Le Yémen argua que la compétence du tribunal se limitait aux différends portant sur le calcul du « montant de l’indemnisation » lorsque la responsabilité de l’État hôte est établie. À l’inverse, BUCG plaida pour une large interprétation incluant l’évaluation de la responsabilité et de l’indemnisation. L’entreprise argua que le tribunal ne pouvait examiner la question du montant sans trancher la question de la responsabilité.
Le tribunal accepta la position de BUCG et conclut que l’article 10 autorisait un investisseur à présenter un recours en expropriation portant sur les deux questions de la responsabilité et du montant. À cet égard, le tribunal détermina que le sens ordinaire des termes « montant de l’indemnisation » n’appuyait avec certitude aucune des positions des parties. Puisque le sens ordinaire du TBI n’était pas catégorique, le tribunal se tourna vers l’interprétation du contexte, de l’objet et du but du TBI.
L’objection du Yémen selon laquelle les recours sont purement contractuels est rejetée
En dernier lieu, le tribunal examina l’objection du Yémen selon laquelle le recours de BUCG était purement contractuel et donc assujetti à la compétence exclusive en vertu de son contrat avec la CAMA. Aussi, le Yémen argua que le tribunal n’avait pas compétence.
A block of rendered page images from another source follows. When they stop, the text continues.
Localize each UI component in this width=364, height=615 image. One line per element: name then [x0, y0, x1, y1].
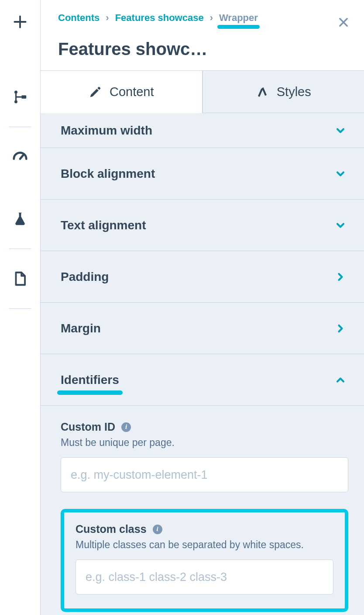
chevron-down-icon: [334, 168, 347, 180]
tab-content[interactable]: Content: [41, 71, 203, 113]
custom-id-input[interactable]: [61, 457, 348, 492]
info-icon[interactable]: i: [121, 422, 131, 432]
info-icon[interactable]: i: [153, 525, 162, 534]
accordion-label: Text alignment: [61, 218, 146, 232]
plus-icon: [12, 14, 28, 30]
custom-class-highlight: Custom class i Multiple classes can be s…: [61, 509, 348, 612]
breadcrumb-features[interactable]: Features showcase: [115, 12, 204, 24]
sidebar-divider: [9, 249, 31, 249]
tool-sidebar: [0, 0, 40, 615]
chevron-up-icon: [334, 374, 347, 386]
tab-styles-label: Styles: [277, 85, 311, 99]
chevron-right-icon: [334, 271, 347, 283]
accordion-identifiers[interactable]: Identifiers: [41, 354, 364, 406]
custom-class-label: Custom class: [76, 523, 147, 536]
breadcrumb: Contents › Features showcase › Wrapper: [58, 12, 348, 24]
svg-point-2: [14, 90, 17, 93]
accordion-block-alignment[interactable]: Block alignment: [41, 148, 364, 200]
custom-id-help: Must be unique per page.: [61, 437, 348, 449]
flask-icon: [12, 211, 28, 227]
brush-icon: [256, 85, 269, 98]
performance-button[interactable]: [3, 141, 38, 173]
custom-id-group: Custom ID i Must be unique per page.: [61, 418, 348, 495]
tree-button[interactable]: [3, 81, 38, 113]
identifiers-panel: Custom ID i Must be unique per page. Cus…: [41, 406, 364, 615]
custom-id-label: Custom ID: [61, 421, 115, 433]
accordion-text-alignment[interactable]: Text alignment: [41, 200, 364, 251]
add-button[interactable]: [3, 6, 38, 38]
accordion-margin[interactable]: Margin: [41, 303, 364, 354]
custom-class-input[interactable]: [76, 560, 333, 594]
breadcrumb-separator-icon: ›: [106, 12, 109, 24]
chevron-right-icon: [334, 322, 347, 335]
accordion-label: Block alignment: [61, 167, 155, 181]
accordion-label: Padding: [61, 270, 109, 284]
breadcrumb-separator-icon: ›: [210, 12, 213, 24]
sidebar-divider: [9, 127, 31, 127]
styles-content: Maximum width Block alignment Text align…: [41, 113, 364, 615]
chevron-down-icon: [334, 219, 347, 231]
breadcrumb-contents[interactable]: Contents: [58, 12, 100, 24]
gauge-icon: [12, 149, 28, 165]
sidebar-divider: [9, 308, 31, 309]
breadcrumb-current: Wrapper: [219, 12, 258, 24]
accordion-max-width[interactable]: Maximum width: [41, 113, 364, 148]
pencil-icon: [89, 86, 102, 99]
close-button[interactable]: [336, 15, 351, 30]
svg-point-3: [14, 100, 17, 104]
file-icon: [12, 270, 28, 287]
svg-rect-4: [21, 95, 26, 98]
svg-line-5: [20, 155, 24, 159]
tab-bar: Content Styles: [41, 70, 364, 113]
accordion-padding[interactable]: Padding: [41, 251, 364, 303]
page-title: Features showc…: [58, 39, 302, 59]
experiment-button[interactable]: [3, 203, 38, 235]
panel-header: Contents › Features showcase › Wrapper F…: [41, 0, 364, 70]
tree-icon: [12, 89, 28, 105]
close-icon: [337, 16, 350, 28]
chevron-down-icon: [334, 124, 347, 137]
accordion-label: Maximum width: [61, 124, 152, 138]
accordion-label: Margin: [61, 321, 101, 335]
accordion-label: Identifiers: [61, 373, 119, 387]
custom-class-help: Multiple classes can be separated by whi…: [76, 539, 333, 551]
tab-content-label: Content: [110, 85, 154, 99]
file-button[interactable]: [3, 263, 38, 294]
settings-panel: Contents › Features showcase › Wrapper F…: [40, 0, 364, 615]
tab-styles[interactable]: Styles: [203, 71, 364, 113]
BUCG rétorqua que ses recours relevaient du TBI et n’étaient pas simplement contractuels. Selon le demandeur, le tribunal devait appliquer un test prima facie aux faits présentés par le demandeur dans sa communication initiale, faits qui démontraient que ses recours étaient susceptibles de constituer des violations du TBI.
Le tribunal conclut qu’en effet il n’avait pas compétence pour juger les recours et demandes reconventionnelles mises en avant par les parties sur la base d’obligations contractuelles. Il ne pouvait qu’examiner la réparation à laquelle le demandeur pouvait ou non prétendre au titre du TBI. Le tribunal détermina ensuite qu’il avait compétence sur les recours de BUCG dans la mesure où ils relevaient du TBI, ce qu’il examinerait pendant la phase de l’examen quant au fond.
Remarques : le tribunal était composé de Ian Binnie (Président nommé par les parties, de nationalité canadienne), de John Townsend (nommé par le demandeur, de nationalité étasunienne), et de Zachary Douglas (nommé par le défendeur, de nationalité australienne). La décision sur la compétence du 31 mai 2017 est disponible sur http://www.italaw.com/sites/default/files/case-documents/italaw8968.pdf.https://www.italaw.com/sites/default/files/case-documents/italaw8968.pdf
Matthew Levine est avocat au Canada et contributeur du programme Investissement étranger et développement durable de IISD.